+++ Task inputs
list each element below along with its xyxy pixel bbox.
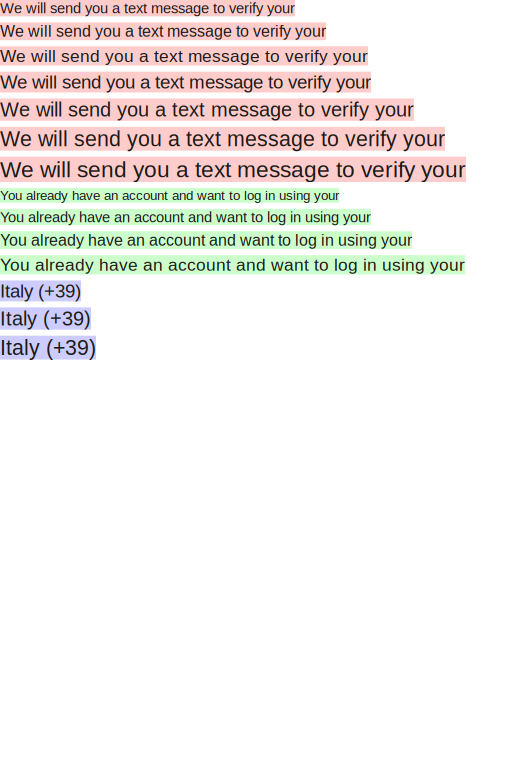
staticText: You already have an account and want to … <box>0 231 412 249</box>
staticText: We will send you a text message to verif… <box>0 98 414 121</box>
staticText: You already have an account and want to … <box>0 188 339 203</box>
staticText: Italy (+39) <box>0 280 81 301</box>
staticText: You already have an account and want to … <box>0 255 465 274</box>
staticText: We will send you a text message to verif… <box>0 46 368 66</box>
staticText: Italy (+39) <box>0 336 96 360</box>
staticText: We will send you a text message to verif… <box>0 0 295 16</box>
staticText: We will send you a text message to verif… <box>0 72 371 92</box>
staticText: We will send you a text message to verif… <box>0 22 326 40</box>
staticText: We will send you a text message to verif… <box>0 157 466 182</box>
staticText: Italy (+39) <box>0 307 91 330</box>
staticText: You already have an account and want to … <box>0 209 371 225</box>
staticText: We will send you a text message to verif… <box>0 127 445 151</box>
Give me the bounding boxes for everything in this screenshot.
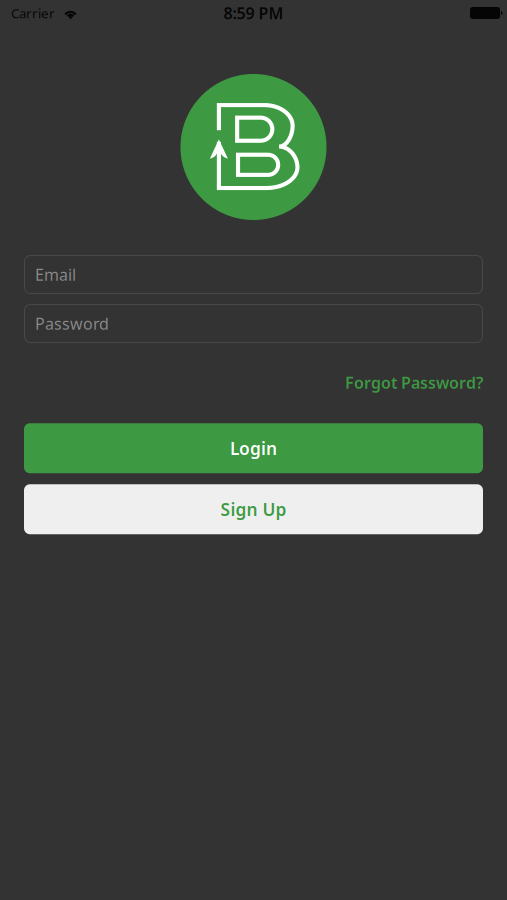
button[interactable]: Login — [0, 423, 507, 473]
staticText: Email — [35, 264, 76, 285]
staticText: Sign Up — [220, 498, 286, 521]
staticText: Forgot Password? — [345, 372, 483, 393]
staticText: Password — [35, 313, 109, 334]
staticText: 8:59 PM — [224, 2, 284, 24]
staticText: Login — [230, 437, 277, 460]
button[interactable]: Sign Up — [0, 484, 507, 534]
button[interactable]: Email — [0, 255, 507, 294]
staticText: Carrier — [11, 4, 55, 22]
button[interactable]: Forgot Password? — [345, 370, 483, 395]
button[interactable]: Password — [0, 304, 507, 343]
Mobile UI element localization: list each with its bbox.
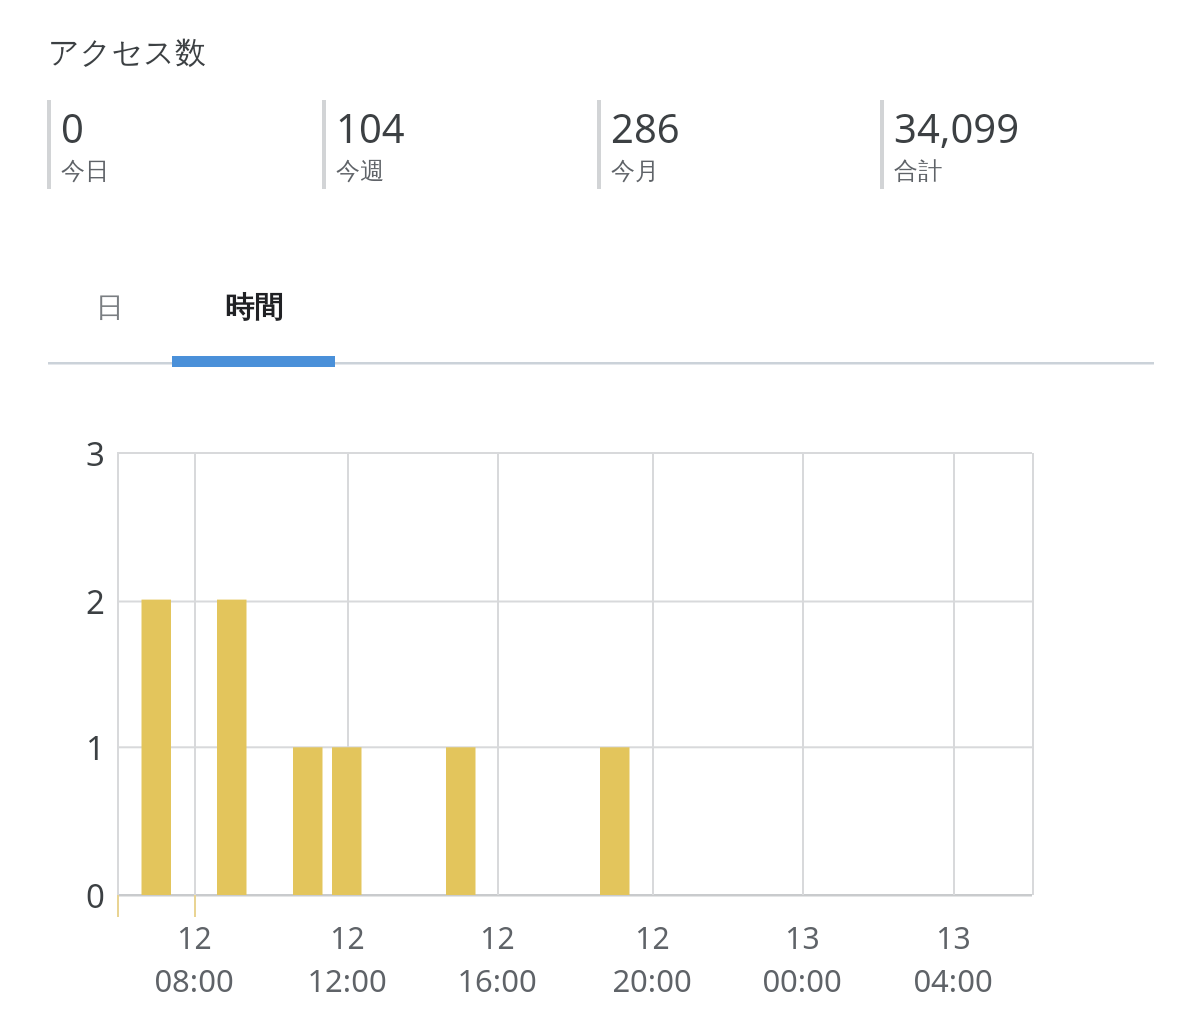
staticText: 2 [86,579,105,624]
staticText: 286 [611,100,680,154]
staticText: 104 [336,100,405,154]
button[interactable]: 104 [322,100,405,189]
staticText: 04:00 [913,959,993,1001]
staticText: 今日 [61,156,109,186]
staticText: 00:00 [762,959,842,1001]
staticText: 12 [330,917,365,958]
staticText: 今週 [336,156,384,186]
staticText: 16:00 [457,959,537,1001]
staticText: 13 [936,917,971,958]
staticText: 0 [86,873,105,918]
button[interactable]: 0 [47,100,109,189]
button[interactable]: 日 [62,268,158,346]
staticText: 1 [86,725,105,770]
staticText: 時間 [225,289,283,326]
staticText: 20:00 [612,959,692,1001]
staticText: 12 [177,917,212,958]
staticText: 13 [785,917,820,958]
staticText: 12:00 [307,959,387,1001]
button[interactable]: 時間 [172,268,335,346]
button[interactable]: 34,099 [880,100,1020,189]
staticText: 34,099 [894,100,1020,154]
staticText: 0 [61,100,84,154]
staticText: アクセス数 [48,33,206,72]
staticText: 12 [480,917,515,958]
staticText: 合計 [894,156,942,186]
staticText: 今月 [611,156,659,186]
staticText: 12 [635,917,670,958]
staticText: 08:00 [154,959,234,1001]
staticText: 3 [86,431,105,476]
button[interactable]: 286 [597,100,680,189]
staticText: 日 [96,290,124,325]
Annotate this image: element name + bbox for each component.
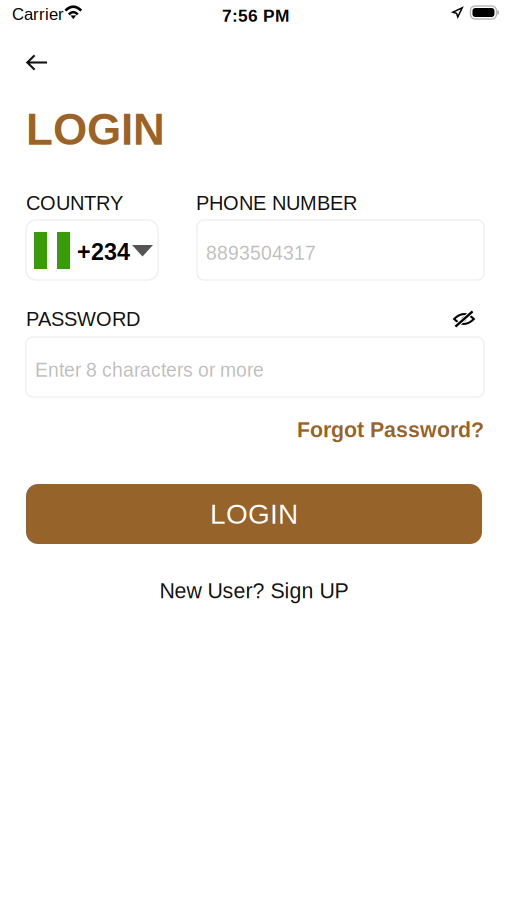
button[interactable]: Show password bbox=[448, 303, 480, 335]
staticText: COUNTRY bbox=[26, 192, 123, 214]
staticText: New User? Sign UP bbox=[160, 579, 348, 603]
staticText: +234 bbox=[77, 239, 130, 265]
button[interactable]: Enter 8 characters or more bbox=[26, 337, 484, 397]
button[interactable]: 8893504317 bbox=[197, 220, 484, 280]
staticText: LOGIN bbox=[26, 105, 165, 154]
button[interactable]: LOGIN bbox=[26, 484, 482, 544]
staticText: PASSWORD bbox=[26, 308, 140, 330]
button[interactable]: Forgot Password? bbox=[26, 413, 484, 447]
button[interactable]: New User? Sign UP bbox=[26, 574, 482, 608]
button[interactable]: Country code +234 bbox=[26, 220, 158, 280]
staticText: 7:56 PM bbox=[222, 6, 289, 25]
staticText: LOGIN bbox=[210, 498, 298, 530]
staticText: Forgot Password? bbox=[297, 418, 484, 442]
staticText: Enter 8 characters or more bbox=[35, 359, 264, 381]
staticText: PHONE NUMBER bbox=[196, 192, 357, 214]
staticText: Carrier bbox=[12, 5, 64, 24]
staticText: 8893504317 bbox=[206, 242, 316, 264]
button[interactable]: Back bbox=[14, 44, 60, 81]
++++++
- _Exercise prompt_: What the answer must hold: all the data above, given again exactly, without pictures.

- _Exercise response_:
list each element below along with its xyxy pixel bbox.
staticText: You already have an account and want to … <box>0 231 412 249</box>
staticText: We will send you a text message to verif… <box>0 98 414 121</box>
staticText: You already have an account and want to … <box>0 188 339 203</box>
staticText: Italy (+39) <box>0 280 81 301</box>
staticText: You already have an account and want to … <box>0 255 465 274</box>
staticText: We will send you a text message to verif… <box>0 46 368 66</box>
staticText: Italy (+39) <box>0 336 96 360</box>
staticText: We will send you a text message to verif… <box>0 0 295 16</box>
staticText: We will send you a text message to verif… <box>0 72 371 92</box>
staticText: We will send you a text message to verif… <box>0 22 326 40</box>
staticText: We will send you a text message to verif… <box>0 157 466 182</box>
staticText: Italy (+39) <box>0 307 91 330</box>
staticText: You already have an account and want to … <box>0 209 371 225</box>
staticText: We will send you a text message to verif… <box>0 127 445 151</box>
Give me the bounding boxes for everything in this screenshot.
button[interactable]: Login — [0, 423, 507, 473]
staticText: Email — [35, 264, 76, 285]
staticText: Sign Up — [220, 498, 286, 521]
staticText: Forgot Password? — [345, 372, 483, 393]
staticText: Password — [35, 313, 109, 334]
staticText: 8:59 PM — [224, 2, 284, 24]
staticText: Login — [230, 437, 277, 460]
button[interactable]: Sign Up — [0, 484, 507, 534]
button[interactable]: Email — [0, 255, 507, 294]
staticText: Carrier — [11, 4, 55, 22]
button[interactable]: Forgot Password? — [345, 370, 483, 395]
button[interactable]: Password — [0, 304, 507, 343]
Mobile UI element localization: list each with its bbox.
staticText: 2 [86,579,105,624]
staticText: 286 [611,100,680,154]
staticText: 104 [336,100,405,154]
button[interactable]: 104 [322,100,405,189]
staticText: 04:00 [913,959,993,1001]
staticText: 今日 [61,156,109,186]
staticText: 00:00 [762,959,842,1001]
staticText: 12 [330,917,365,958]
staticText: 今週 [336,156,384,186]
staticText: 16:00 [457,959,537,1001]
staticText: 13 [936,917,971,958]
staticText: 0 [86,873,105,918]
button[interactable]: 0 [47,100,109,189]
button[interactable]: 日 [62,268,158,346]
staticText: 1 [86,725,105,770]
staticText: 時間 [225,289,283,326]
staticText: 20:00 [612,959,692,1001]
staticText: 12 [177,917,212,958]
staticText: 13 [785,917,820,958]
staticText: 12:00 [307,959,387,1001]
button[interactable]: 時間 [172,268,335,346]
button[interactable]: 34,099 [880,100,1020,189]
staticText: 34,099 [894,100,1020,154]
staticText: 0 [61,100,84,154]
staticText: アクセス数 [48,33,206,72]
staticText: 12 [480,917,515,958]
staticText: 合計 [894,156,942,186]
staticText: 今月 [611,156,659,186]
staticText: 12 [635,917,670,958]
staticText: 08:00 [154,959,234,1001]
staticText: 3 [86,431,105,476]
button[interactable]: 286 [597,100,680,189]
staticText: 日 [96,290,124,325]
Annotate this image: element name + bbox for each component.
button[interactable]: Show password bbox=[448, 303, 480, 335]
staticText: COUNTRY bbox=[26, 192, 123, 214]
staticText: New User? Sign UP bbox=[160, 579, 348, 603]
staticText: +234 bbox=[77, 239, 130, 265]
button[interactable]: Enter 8 characters or more bbox=[26, 337, 484, 397]
button[interactable]: 8893504317 bbox=[197, 220, 484, 280]
staticText: LOGIN bbox=[26, 105, 165, 154]
button[interactable]: LOGIN bbox=[26, 484, 482, 544]
staticText: PASSWORD bbox=[26, 308, 140, 330]
button[interactable]: Forgot Password? bbox=[26, 413, 484, 447]
button[interactable]: New User? Sign UP bbox=[26, 574, 482, 608]
button[interactable]: Country code +234 bbox=[26, 220, 158, 280]
staticText: 7:56 PM bbox=[222, 6, 289, 25]
staticText: LOGIN bbox=[210, 498, 298, 530]
staticText: Forgot Password? bbox=[297, 418, 484, 442]
staticText: Enter 8 characters or more bbox=[35, 359, 264, 381]
staticText: PHONE NUMBER bbox=[196, 192, 357, 214]
staticText: Carrier bbox=[12, 5, 64, 24]
staticText: 8893504317 bbox=[206, 242, 316, 264]
button[interactable]: Back bbox=[14, 44, 60, 81]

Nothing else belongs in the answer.